- STORED DATA -
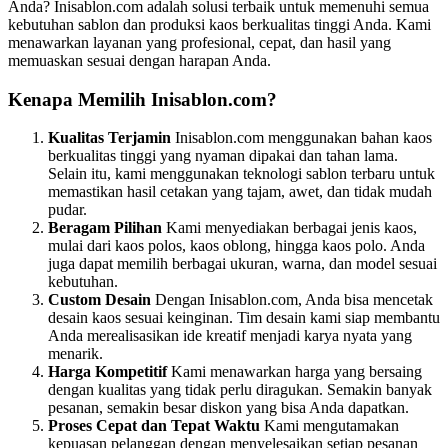
Anda? Inisablon.com adalah solusi terbaik untuk memenuhi semua
kebutuhan sablon dan produksi kaos berkualitas tinggi Anda. Kami
menawarkan layanan yang profesional, cepat, dan hasil yang
memuaskan sesuai dengan harapan Anda.
Kenapa Memilih Inisablon.com?
Kualitas Terjamin
Inisablon.com menggunakan bahan kaos
berkualitas tinggi yang nyaman dipakai dan tahan lama.
Selain itu, kami menggunakan teknologi sablon terbaru untuk
memastikan hasil cetakan yang tajam, awet, dan tidak mudah
pudar.
Beragam Pilihan
Kami menyediakan berbagai jenis kaos,
mulai dari kaos polos, kaos oblong, hingga kaos polo. Anda
juga dapat memilih berbagai ukuran, warna, dan model sesuai
kebutuhan.
Custom Desain
Dengan Inisablon.com, Anda bisa mencetak
desain kaos sesuai keinginan. Tim desain kami siap membantu
Anda merealisasikan ide kreatif menjadi karya nyata yang
menarik.
Harga Kompetitif
Kami menawarkan harga yang bersaing
dengan kualitas yang tidak perlu diragukan. Semakin banyak
pesanan, semakin besar diskon yang bisa Anda dapatkan.
Proses Cepat dan Tepat Waktu
Kami mengutamakan
kepuasan pelanggan dengan menyelesaikan setiap pesanan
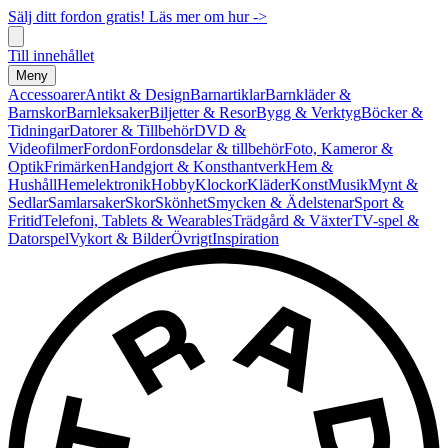
Sälj ditt fordon gratis! Läs mer om hur ->
Till innehållet
Meny
Accessoarer
Antikt & Design
Barnartiklar
Barnkläder &
Barnskor
Barnleksaker
Biljetter & Resor
Bygg & Verktyg
Böcker &
Tidningar
Datorer & Tillbehör
DVD &
Videofilmer
Fordon
Fordonsdelar & tillbehör
Foto, Kameror &
Optik
Frimärken
Handgjort & Konsthantverk
Hem &
Hushåll
Hemelektronik
Hobby
Klockor
Kläder
Konst
Musik
Mynt &
Sedlar
Samlarsaker
Skor
Skönhet
Smycken & Ädelstenar
Sport &
Fritid
Telefoni, Tablets & Wearables
Trädgård & Växter
TV-spel &
Datorspel
Vykort & Bilder
Övrigt
Inspiration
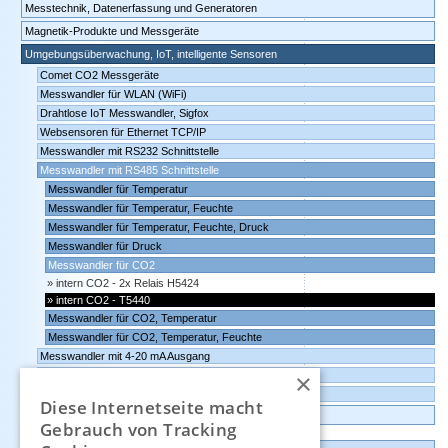
Messtechnik, Datenerfassung und Generatoren
Magnetik-Produkte und Messgeräte
Umgebungsüberwachung, IoT, intelligente Sensoren
Comet CO2 Messgeräte
Messwandler für WLAN (WiFi)
Drahtlose IoT Messwandler, Sigfox
Websensoren für Ethernet TCP/IP
Messwandler mit RS232 Schnittstelle
Messwandler mit RS485 Schnittstelle
Messwandler für Temperatur
Messwandler für Temperatur, Feuchte
Messwandler für Temperatur, Feuchte, Druck
Messwandler für Druck
Messwandler für CO2
intern CO2 - 2x Relais H5424
intern CO2 - T5440
Messwandler für CO2, Temperatur
Messwandler für CO2, Temperatur, Feuchte
Messwandler mit 4-20 mA Ausgang
×
Messwandler mit 0-10 Volt Ausgang
Comet Software für Websensoren und Datenlogger
Diese Internetseite macht
Datenlogger, Datenrekorder, Messwandler
Gebrauch von Tracking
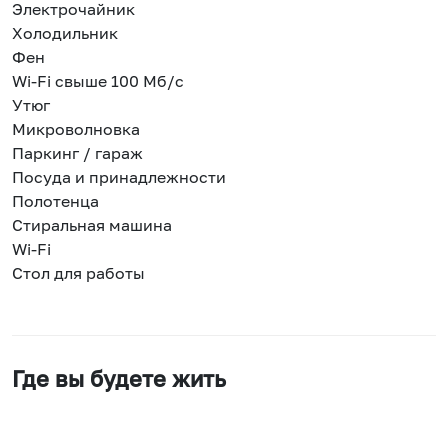
Электрочайник
Холодильник
Фен
Wi-Fi свыше 100 Мб/с
Утюг
Микроволновка
Паркинг / гараж
Посуда и принадлежности
Полотенца
Стиральная машина
Wi-Fi
Стол для работы
Где вы будете жить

- EXERCISE DIRECTIONS -
Whenever a line of the records holds the string "Feuchte", pick it out and copy it.

- EXERCISE SOLUTION -
Messwandler für Temperatur, Feuchte
Messwandler für Temperatur, Feuchte, Druck
Messwandler für CO2, Temperatur, Feuchte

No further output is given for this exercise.